Powered By Blogger

martedì 16 ottobre 2018

IL PRIMO UOMO

di Matteo Marescalco


Due anni dopo aver aperto la Mostra del Cinema di Venezia con La La Land, Damien Chazelle torna nuovamente in Laguna (ancora in apertura) con l'atteso First Man, racconto sull'epopea che ha condotto Neil Armstrong sulla Luna il 20 Luglio 1969. 

Ma, badate bene, la Storia entra solo di sguincio nel film del giovane regista americano e, quando lo fa, indebolisce clamorosamente la forza della narrazione. Perché First Man è, innanzitutto, uno straordinario film sull'elaborazione del lutto. Lo spettro della morte aleggia lungo tutta la durata del lungometraggio e, quasi, perseguita il personaggio di Armstrong. Insomma, siamo lontani dal biopic o dalla classica ricostruzione storica. Quello che interessa a Chazelle è concentrarsi sui rapporti tra i personaggi, chiusi all'interno della loro dimensione soggettiva. 
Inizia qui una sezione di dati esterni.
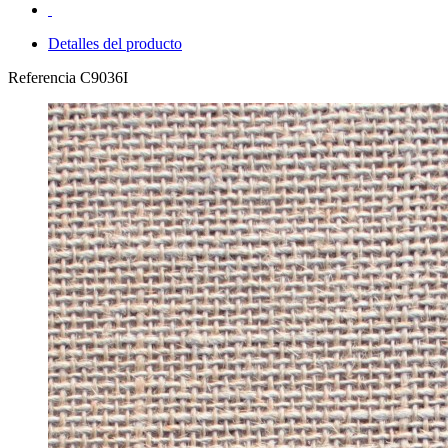
Detalles del producto
Referencia
C9036I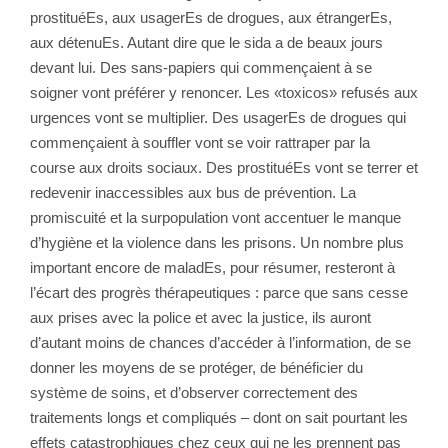
prostituéEs, aux usagerEs de drogues, aux étrangerEs,
aux détenuEs. Autant dire que le sida a de beaux jours
devant lui. Des sans-papiers qui commençaient à se
soigner vont préférer y renoncer. Les «toxicos» refusés aux
urgences vont se multiplier. Des usagerEs de drogues qui
commençaient à souffler vont se voir rattraper par la
course aux droits sociaux. Des prostituéEs vont se terrer et
redevenir inaccessibles aux bus de prévention. La
promiscuité et la surpopulation vont accentuer le manque
d’hygiène et la violence dans les prisons. Un nombre plus
important encore de maladEs, pour résumer, resteront à
l’écart des progrès thérapeutiques : parce que sans cesse
aux prises avec la police et avec la justice, ils auront
d’autant moins de chances d’accéder à l’information, de se
donner les moyens de se protéger, de bénéficier du
système de soins, et d’observer correctement des
traitements longs et compliqués – dont on sait pourtant les
effets catastrophiques chez ceux qui ne les prennent pas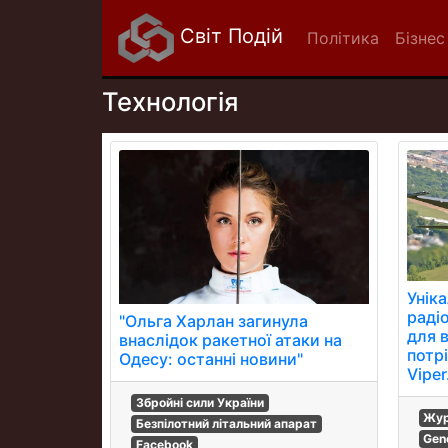
Світ Подій
Політика
Бізнес
Технологія
Унік
раді
"Ольга Харлан загинула
для 
внаслідок ракетної атаки на
потр
Одесу: останні новини"
Viper
Збройні сили України
Жур
Безпілотний літальний апарат
Gen
Facebook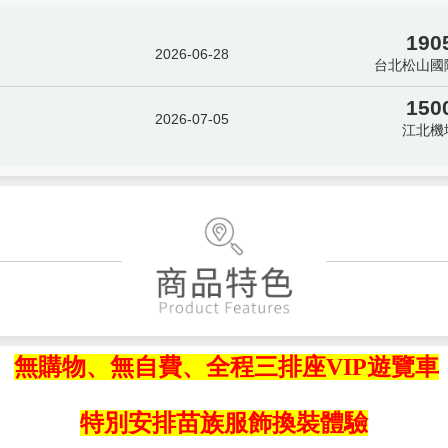
190
2026-06-28
台北松山國
150
2026-07-05
江北機
無購物、無自費、全程三排座VIP遊覽車
特別安排苗族服飾換裝體驗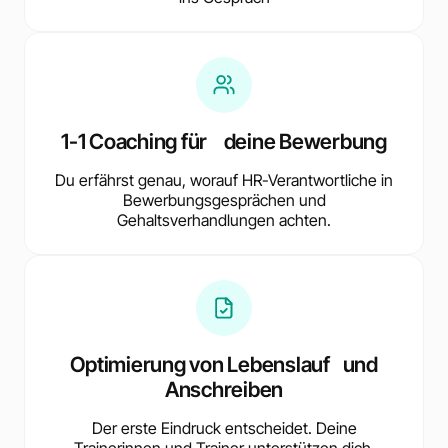
1-1 Coaching für deine Bewerbung
Du erfährst genau, worauf HR-Verantwortliche in
Bewerbungsgesprächen und
Gehaltsverhandlungen achten.
Optimierung von Lebenslauf und
Anschreiben
Der erste Eindruck entscheidet. Deine
Trainerinnen und Trainer unterstützen dich,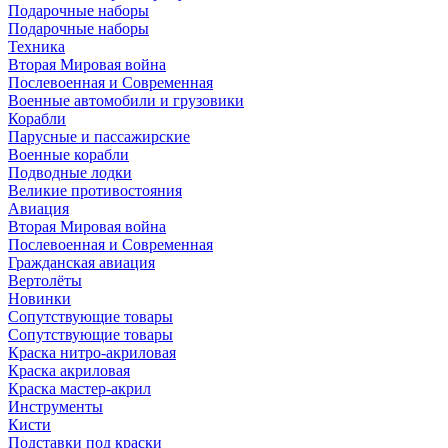
Подарочные наборы
Подарочные наборы
Техника
Вторая Мировая война
Послевоенная и Современная
Военные автомобили и грузовики
Корабли
Парусные и пассажирские
Военные корабли
Подводные лодки
Великие противостояния
Авиация
Вторая Мировая война
Послевоенная и Современная
Гражданская авиация
Вертолёты
Новинки
Сопутствующие товары
Сопутствующие товары
Краска нитро-акриловая
Краска акриловая
Краска мастер-акрил
Инструменты
Кисти
Подставки под краски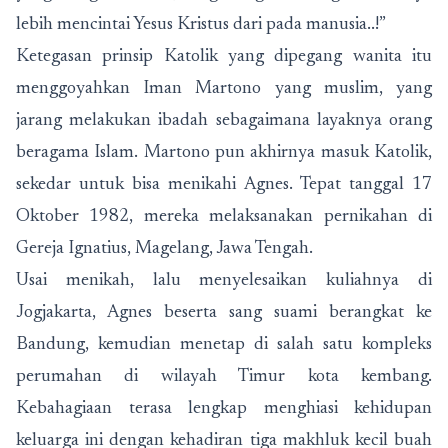
lebih mencintai Yesus Kristus dari pada manusia..!”
Ketegasan prinsip Katolik yang dipegang wanita itu
menggoyahkan Iman Martono yang muslim, yang
jarang melakukan ibadah sebagaimana layaknya orang
beragama Islam. Martono pun akhirnya masuk Katolik,
sekedar untuk bisa menikahi Agnes. Tepat tanggal 17
Oktober 1982, mereka melaksanakan pernikahan di
Gereja Ignatius, Magelang, Jawa Tengah.
Usai menikah, lalu menyelesaikan kuliahnya di
Jogjakarta, Agnes beserta sang suami berangkat ke
Bandung, kemudian menetap di salah satu kompleks
perumahan di wilayah Timur kota kembang.
Kebahagiaan terasa lengkap menghiasi kehidupan
keluarga ini dengan kehadiran tiga makhluk kecil buah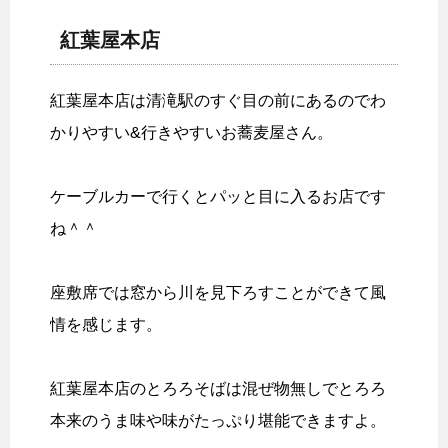
紅葉屋本店
紅葉屋本店は清滝駅のすぐ目の前にあるのでわ
かりやすい&行きやすいお蕎麦屋さん。
ケーブルカーで行くとパッと目に入るお店です
ね＾＾
座敷席では窓から川を見下ろすことができて風
情を感じます。
紅葉屋本店のとろろそばは混ぜ物無しでとろろ
本来のうま味や味がたっぷり堪能できますよ。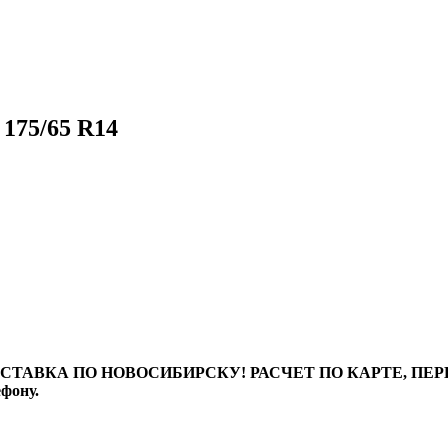
175/65 R14
ТАВКА ПО НОВОСИБИРСКУ! РАСЧЕТ ПО КАРТЕ, ПЕРЕВО
ефону.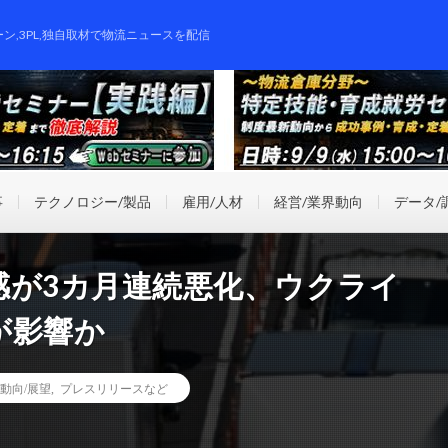
ーン,3PL,独自取材で物流ニュースを配信
事
テクノロジー/製品
雇用/人材
経営/業界動向
データ/
感が3カ月連続悪化、ウクライ
が影響か
動向/展望
,
プレスリリースなど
«Sai che c'è? Il calcio è un gioco e tu sei un uomo triste». A guardare First Man viene in mente L'uomo in più, la prima regia di Paolo Sorrentino. Co-protagonista del film di Chazelle è la moglie di Armstrong, Janet, una donna decisa e forte ma che sembra non riuscire a scalfire la corazza che protegge Neil. In una scena, Janet rimprovera i superiori di Neil accusandoli di essere soltanto dei bambini che si divertono a costruire giochi che non sono in grado di controllare. Dalle prime sequenze (il primo volo nello spazio e la morte della piccola primogenita), la tristezza, i silenzi ed il vuoto accompagnano sempre il personaggio di Armstrong. L'attenzione per i piccoli spazi, oppressivi e claustrofobici, si accompagna a quella per le distese infinite che circondano la Terra. Forse è soltanto lo spazio che si allarga a vista d'occhio a restituire al protagonista un senso di serenità («Far above the Moon, Planet Earth is blue and there's nothing I can do»). La lunga odissea interiore, perseguitata dal fantasma della morte, allontana la cronaca e l'aspetto mediatico della vicenda. 

L'Armstrong di Chazelle è al centro di un vortice di silenzio («Non ti sentirai solo lassù?») che lo protegge dall'esterno. L'uomo ha eretto pareti difficili da scavalcare, ambisce a conquistare un ignoto che pensa di aver perduto. Ecco che questo fantasmagorico viaggio lunare si tramuta quasi in sogno, in proiezione esteriore delle proprie paure e dei propri tormenti. Tuttavia, senza che Neil sia mai in grado di affrontarli. Un po' come nel finale, in cui il protagonista è ancora condannato a sfiorare semplicemente senza mai riuscire davvero a toccare.